How to interpret the correlation between INCTOT and INCEARN (using Brazil 1980 data)

Hi all,

For now, I know INCTOT means total income while INCEARN means total earning. So I think these two variables should be highly dependent.

But after I filtered the data which INCTOT is not equal to 99999998 (Unknown/missing)

or 99999999 (NIU (not in universe)), I find that in the remaining data ( 4,335,331 rows), there are large amount of data (4,288,128 rows) with INCEARN equal to 99999998 (Unknown/missing) or 99999999 (NIU (not in universe))

This results that if I filter the original data so that INCTOT and INCEARN are not equal to (Unknown/missing) or (NIU (not in universe)), I will only get 1% remained compared with original data.

This really confused me and I wonder whether the census will ask people only one of these two questions (INCTOT or INCEARN) and the other one will belong to Unknown/missing?

I really appreciated that anyone can help with me.

Thanks.

Hello Victor,

I think my post “Error on Brazilian income variables in 1980” (especially its fith point) may answer your question.

I hope this helps.Best,Geoffrey

Hello Geoffrey,

Thanks for answering. I looked through your post and feel very excited that you make such great investigation on Brazil data.

However, I am focusing on the (Unknown/missing) and (NIU (not in universe)) data in both INCTOT and INCEARN and your fifth points is about zero income.

But still appreciate your answer and I also feel werid that the number of INCTOT is one digit less than the number of INCEARN

Thanks Victor.

Ok, I think I see the issue with unknown/missing: Inctot and incearn are the sum of different income sources. As soon as a single income source is unknwon, inctot and incearn are also coded as unknown. Because inctot comprises more income sources than incearn, it has more unknowns.

Regarding the digits, it’s not a big issue: it just causes inctot to be top-coded but this concerns a negligible amount of observations in the Brazil data.

Best,

Geoffrey

There seems to a mistake in the programming of the INCEARN variable within the Brazil 1980 sample. As IPUMS documentation states, INCTOT is derived from four source variables (the sum of GROSSINC + INCOTHER + INCPENS + INCRENT) and INCEARN is derived from two source variables (the sum of GROSSINC + INCOTHER). It seems, however, that INCEARN only returns a value (other than NA) when both GROSSINC and INCOTHER have non-zero values. (i.e. if INCOTHER = 0 then INCEARN = NA, even if GROSSINC does not = 0.) This is an error and is currently being resolved. In the meantime, you can construct these variables on your own by including the source variables in your data extract and reconstructing the INCEARN variable in the way the IPUMS documentation suggests.
We like to reward our users for uncovering errors with a IPUMS mug. If you could please email ipums@umn.edu with your mailing address we will send you a mug.

Hi Jeff,

Thanks for answering.

So for INCEARN, only when its two source variables are not NA, it is not NA.

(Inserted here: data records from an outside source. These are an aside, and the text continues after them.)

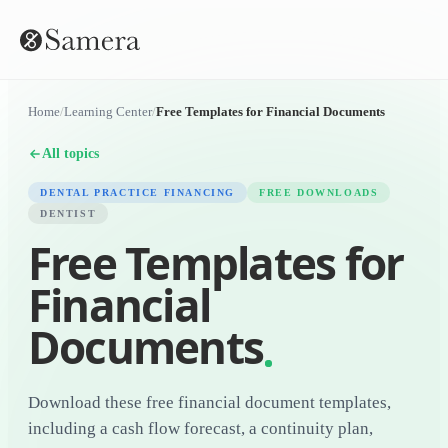
Home
/
Learning Center
/
Free Templates for Financial Documents
All topics
DENTAL PRACTICE FINANCING
FREE DOWNLOADS
DENTIST
Free Templates for
Financial
Documents
Download these free financial document templates,
including a cash flow forecast, a continuity plan,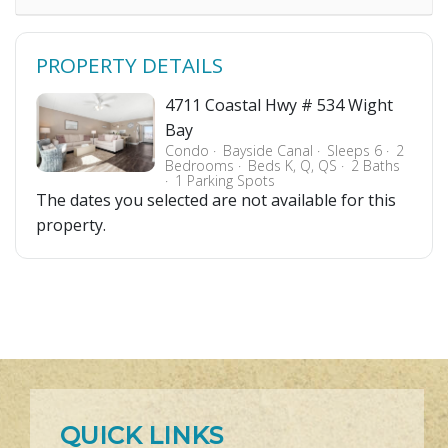
PROPERTY DETAILS
4711 Coastal Hwy # 534 Wight
Bay
Condo
Bayside Canal
Sleeps 6
2
Bedrooms
Beds K, Q, QS
2 Baths
1 Parking Spots
The dates you selected are not available for this
property.
QUICK LINKS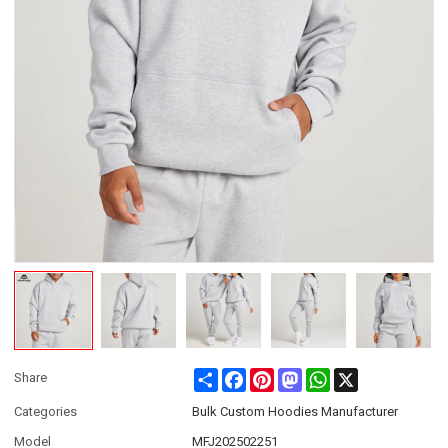
Share
Facebook
Pinterest
Mastodon
WhatsApp
X
Share
Categories
Bulk Custom Hoodies Manufacturer
Model
MFJ202502251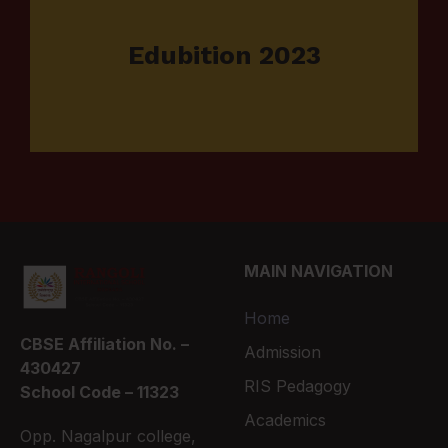
Edubition 2023
MAIN NAVIGATION
Home
CBSE Affiliation No. –
Admission
430427
RIS Pedagogy
School Code – 11323
Academics
Opp. Nagalpur college,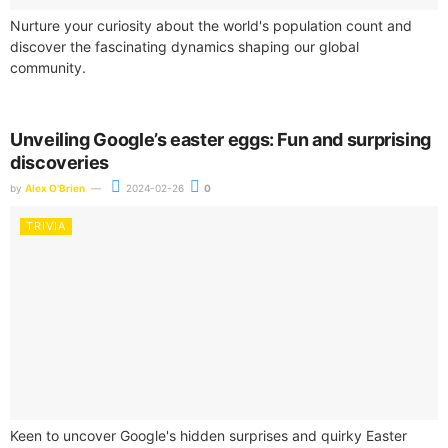
Nurture your curiosity about the world's population count and
discover the fascinating dynamics shaping our global
community.
Unveiling Google’s easter eggs: Fun and surprising
discoveries
by
Alex O'Brien
2024-02-26
0
TRIVIA
Keen to uncover Google's hidden surprises and quirky Easter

What about INCTOT? Since I find most of non NA value in INCTOT still have NA value in INCEARN. Does this mean you will count INCTOT as NA only when all of its four source variables are NA?

Hi Geoffrey,

Thanks for answering.

I am going to dive deeper into the data and investigate the source variables!

Best,

Victor

To Victor:

No problem. Just a few comments that may help.

First, the issue is with incearn, not with inctot (I had recomputed the income variables myself and checked for inconsistencies a long time ago: inctot is ok).

Second, your problem has puzzled me, so I remade a little check to the data. It seems there are other problems with incearn than those earlier mentionned: for instance, incearn is coded NA more than 90% of the time when br1980a_incpens=0.

I advise you to recompute it completely yourself.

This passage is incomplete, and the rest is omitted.